構造材である土壁は、一般的に目に触れることはない。しかしここではあえてむき出しにしている。使用されるのは、「淡路土(あわじつち)」と呼ばれる島内各地で採取された土。色の豊富さが特徴で、「粘り気があり扱いやすい」と評価する職人も多いという。
土壁の原料となる「淡路土」は色合いのバリエーションが豊か(撮影/藤川満)
そんな淡路土を使った壁や床そのものが、同館の常設展の作品としての役割を担う。つまり構造材ではなく、「仕上げ材」としての土壁の魅力をPRしているのだ。「建築資材としてだけでなく、暮らしを豊かにするアートとして土を感じてもらいたい」と濵岡さんは語る。
館長の濵岡淳二さんはもともと神戸市(兵庫県)のアパレルメーカー勤務のサラリーマン。2022年に結婚を機に島に移住し、妻の実家である近畿壁材工業で働くことになった(撮影/藤川満)
しかしながら土壁というと、どうしてもボロボロと崩れるイメージがあるのも事実。それを濵岡さんに伝えると「土壁は確かに硬いものが当たったり、常に人間がもたれかかったりするとボロボロしますが、基本的に土が固まっているので、外的な要因がないとそんなにボロボロするものではありません」と否定する。
古い日本家屋の壁がボロボロしていたイメージは、戦後の新建材「砂壁」や「ジュラク壁」と言われるもの。それらは、砂を海藻糊やボンドで固めたもので、特に昔は合成樹脂でなく海藻糊などで固めていたので、その糊成分が弱くなりボロボロ落ちてくることがあるという。
受付カウンターを兼ねた「一刀版築塀(いっとうはんちくべい)」。土を型にはめて積み重ね固めた日本の伝統的な土壁・版築壁に直線の亀裂を入れたデザインの作品だ(撮影/藤川満)
カウンターの後ろにある壁は、採掘場の断崖絶壁を重機で掘削したテクスチャーを施した作品「土崩壮麗(どかいそうれい)」。土壁は最も厚い部分で20cmもあり、通常の工法では採用しない贅沢な塗り厚になっている(撮影/藤川満)
さまざまな文様に土壁の可能性を垣間見る
館内の北側中央に位置するのが、同館の象徴でもある淡路土の割れを表現した作品「大地の素肌」。土壁は基本的に土に水、藁、凝固剤のにがりを入れてつくられるが、この壁は淡路土のみを水で練って塗っている。そのため乾燥することでひび割れ、崩れやすい。そのひびが逆に文様として独特の世界観を生み出している。

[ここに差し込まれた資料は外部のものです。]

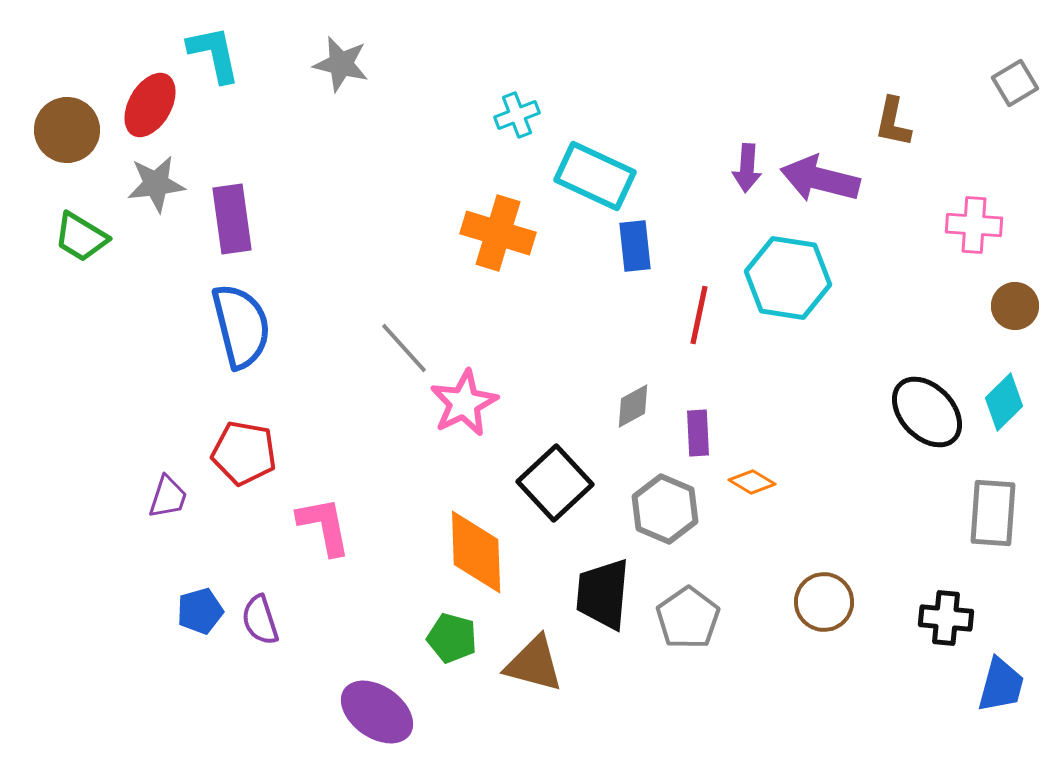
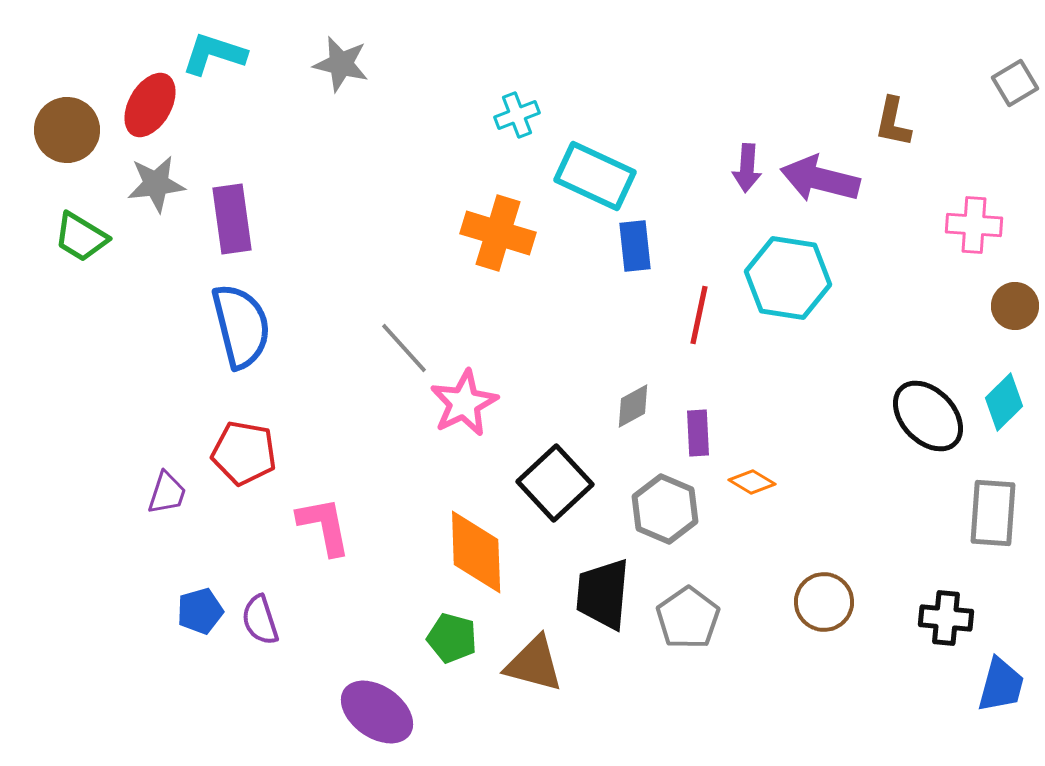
cyan L-shape at (214, 54): rotated 60 degrees counterclockwise
black ellipse at (927, 412): moved 1 px right, 4 px down
purple trapezoid at (168, 497): moved 1 px left, 4 px up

ひび割れた文様が印象的な「大地の素肌」。手前に並ぶのは企画展の作品(撮影/藤川満)
さらにその奥へと進めば、天井まで続く巨大な土の階段「土階八等(どかいはっとう)」。「簡素な宮殿」を意味する四字熟語「土階三等」にあやかり名付けられ、質素ながら宮殿のごとく圧倒的な存在感を放つ。この階段は自由に登ることができ、イベントの客席として、また展示台として活用される。
仕上げだけでも8日間かけたという作品「土階八等」。側面には「鎧壁」と呼ばれる左官工法を採用している(撮影/藤川満)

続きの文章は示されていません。